Raxco’s Bob Nolan explains the role of the SAN, the storage controller and the VM workflow, how each affects virtualized system performance and what system admins can do to improve slow VMware/Hyper-V performance:
There is no doubt virtualization has brought enormous efficiencies to corporate IT, but better performance is not one of the benefits companies can count on. A survey of IT managers by ZK Research indicated more than 25% of virtualization projects were rolled back to physical servers for performance reasons. That is a 1-in-4 failure rate. Queue contention, disk latency and sluggish virtual machine (VM) performance continue to plague virtualization implementations. Why is it that I/O related performance issues are still an issue as the industry moves steadily to more virtualization and SAN technology?
VMware now recommends an activity that resolves these I/O issues and this blog post explains its importance in depth. To better understand these problems we first examine what is happening at the SAN, controller and virtual machine level and their respective roles in these performance issues.
Activity at The SAN Level
Disk latency is a key metric of I/O performance. Latency is defined as the elapsed time between the issuance of a disk I/O request and its completion.
VMware and EMC contend latency of 15 milliseconds (ms) bears watching and anything over 30ms is a problem. All disk I/O is ultimately satisfied by the storage controller. The controller receives SCSI commands from the virtual guests and breaks them down into smaller disk I/O requests.

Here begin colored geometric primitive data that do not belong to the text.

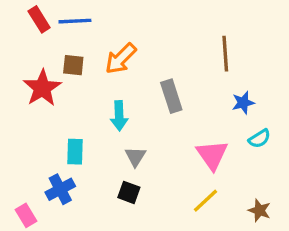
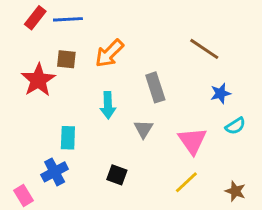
red rectangle: (39, 19) -> (35, 18), turned 70
brown line: (225, 54) -> (204, 49), turned -52
gray triangle: (135, 157) -> (143, 129), moved

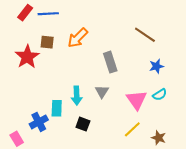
cyan arrow: (108, 105) -> (77, 96), moved
cyan semicircle: (235, 126) -> (160, 95), moved
cyan rectangle: (68, 138) -> (57, 108), moved
brown star: (235, 191) -> (159, 138), moved

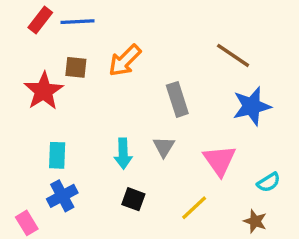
blue star: (157, 66) -> (252, 106), size x1.6
cyan semicircle: (160, 95) -> (269, 182), moved
cyan rectangle: (57, 108) -> (57, 155), moved
yellow line: (132, 129) -> (194, 208), moved

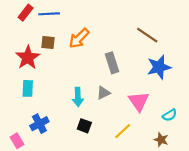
gray triangle: (164, 147) -> (103, 93), turned 32
cyan rectangle: (57, 155) -> (28, 88), moved

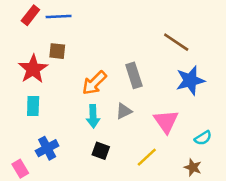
orange arrow: (79, 38) -> (94, 83), moved

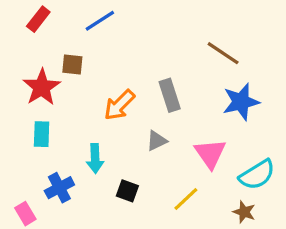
blue line: (59, 17) -> (100, 21), moved, turned -30
cyan arrow: (93, 116) -> (95, 158), moved
cyan semicircle: (203, 138) -> (257, 175), size x1.6

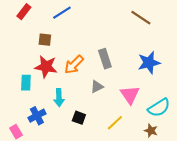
brown line: (223, 53) -> (141, 18), moved
red star: (42, 87) -> (46, 67), moved, turned -30

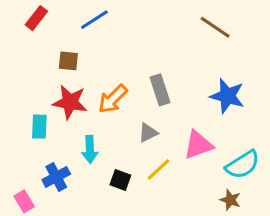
blue star: (149, 63) -> (227, 96), turned 30
pink triangle: (130, 95) -> (198, 145), turned 45
yellow line: (115, 123) -> (159, 169), moved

Latency problems arise when the sheer volume of disk I/O exceeds the ability of the read/write heads to respond in an acceptable time. The disks are already operating at their maximum capacity so there is little that can be done at the SAN level to improve performance short of a major investment in Flash or caching technology. Even after investing in expensive Flash/caching technology, there is still a maximum capacity that cannot be exceeded; I/O performance issues are just delayed until some future time.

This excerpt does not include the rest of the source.